I think in general bugging out is a bad idea. You should stick with what is familiar. Now if you have a family homestead but work in the city that is different -- or if the nuclear plant upwind from you explodes. But after TSHTF is no time to be learning a new area and way of life.

russell1200 said...

John: I think that is a very good point. Fer Fal seems to lump all rural strategies into one pile, and Rawles, as best I can tell, has only one strategy.

WW2 in Western Europe during the German occupation. Unless you were Jewish, the rural strategy worked pretty well. Argentina after its economic collapse, it did not work very well at all in some areas. But its not like the countryside has stopped producing for export, so it can't all be a wasteland.

Being prepared in some fashion, or in any fashion, helps give you a better chance at getting lucky.

Suburban Survivalist said...

For a lot of Rawles Redoubt you’d have to have the perfect setup, including with water, good ground, and already with livestock. Not practical for most. Sorry, but I think Ferfal’s idea of staying in the city in a no kidding TEOTWAWKI situation is just plain stupid in the U.S.

One thing to consider with Ferfal’s rural area bias is that the U.S. is not Argentina. Such areas in his country are no where near as vast as rural areas in the U.S. Probably any U.S. rural area within an hour or two of a major population center would be in trouble (depending on the highway system), but there are many places that does not apply to. At least west of the Mississippi River – probably any rural area to the east of that and you’re SOL.

I used to live in Northern Virginia. Early this year, we moved to a fly-over state in middle America, but within reasonably driving distance to my parent’s home in rural Nebraska. If TSHTF, we will bug out to there, as will my brothers. It’s within a tank of gas, might need five gallons extra depending on the route. But it’s sort of off the beaten path as the Interstate systems go.

At least this is what I’ve caused myself to believe over the years, hope I’m not 180 degree off.

russell1200 said...

Subarban- I don't think that is really Fer Fals arguement.

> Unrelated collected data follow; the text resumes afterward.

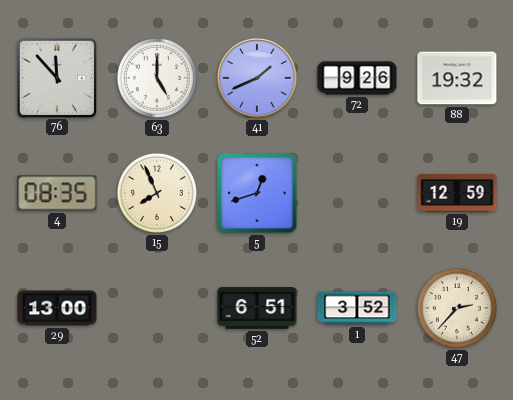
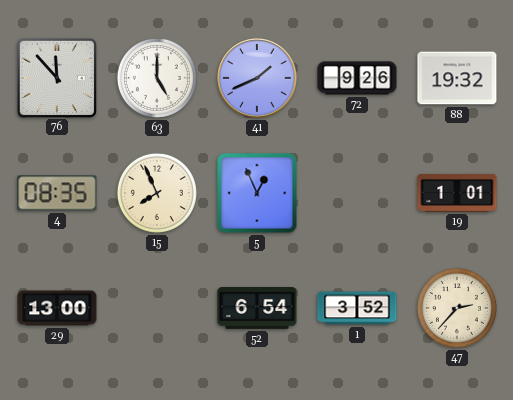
5: 12:42 -> 12:56
19: 12:59 -> 1:01
52: 6:51 -> 6:54
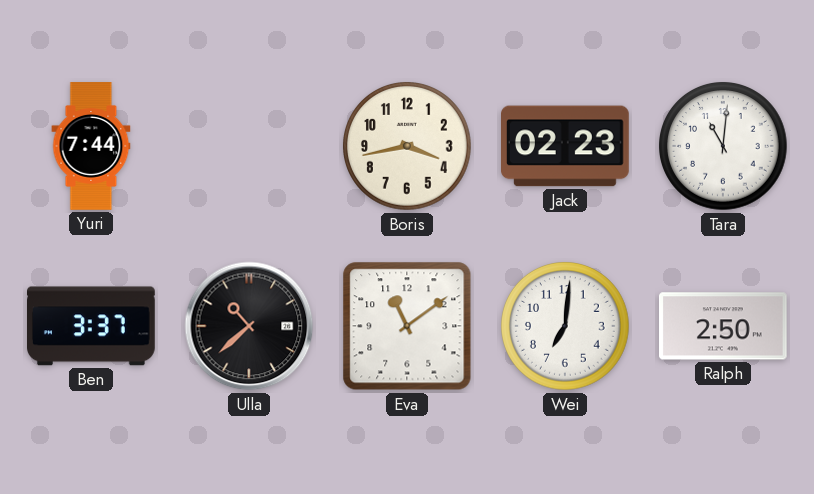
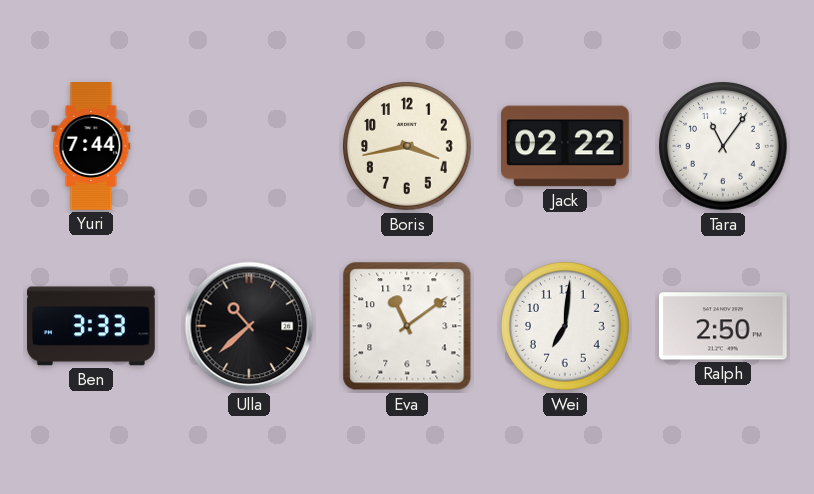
Jack: 02:23 -> 02:22
Tara: 11:01 -> 11:06
Ben: 3:37 -> 3:33
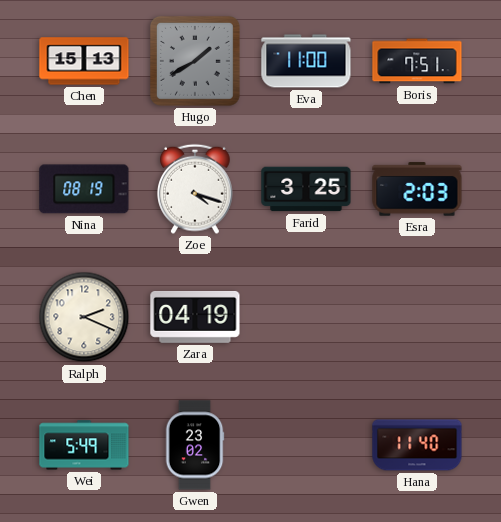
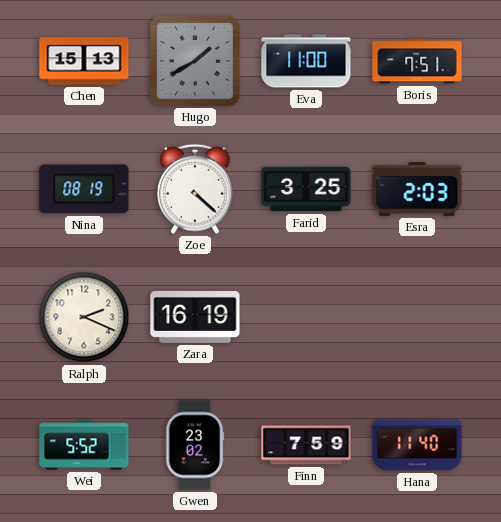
Zoe: 4:18 -> 4:22
Zara: 04:19 -> 16:19
Wei: 5:49 -> 5:52
Finn: none -> 7:59
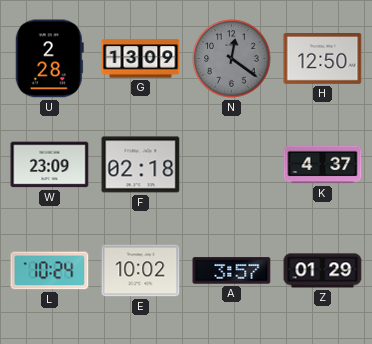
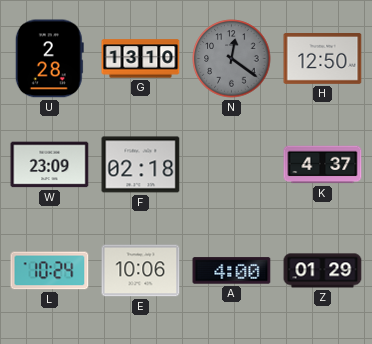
G: 13:09 -> 13:10
E: 10:02 -> 10:06
A: 3:57 -> 4:00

His is more of a slow collapse argement. His point is that in that limbo land economy where it really sucks, but people can get around, the people in rural areas will find themselve to be even more of victems than the people in the central urban areas. Within the context of Argentina, and Mexico today he is somewhat correct, in so far as that sometimes has happened in bothe countries.

In the slow collapse that is actually happening in our rural areas, you would still have gas stations and grocery stores, but you would loose your job and not be able to afford anything - and thus would be forced into the urban areas where social services were more advanced.

There are collapse scenarios where the East Coast rural areascould do fairly well. It has some of the best, well watered farm land you can find, and much of it is laying fallow with seconary growth trees sitting on top of it, and you are still close enough to urban areas to get support from viable urban areas.

There is really no way to know what scenarios will occur. Thus my point about the interface of luck with prepperation.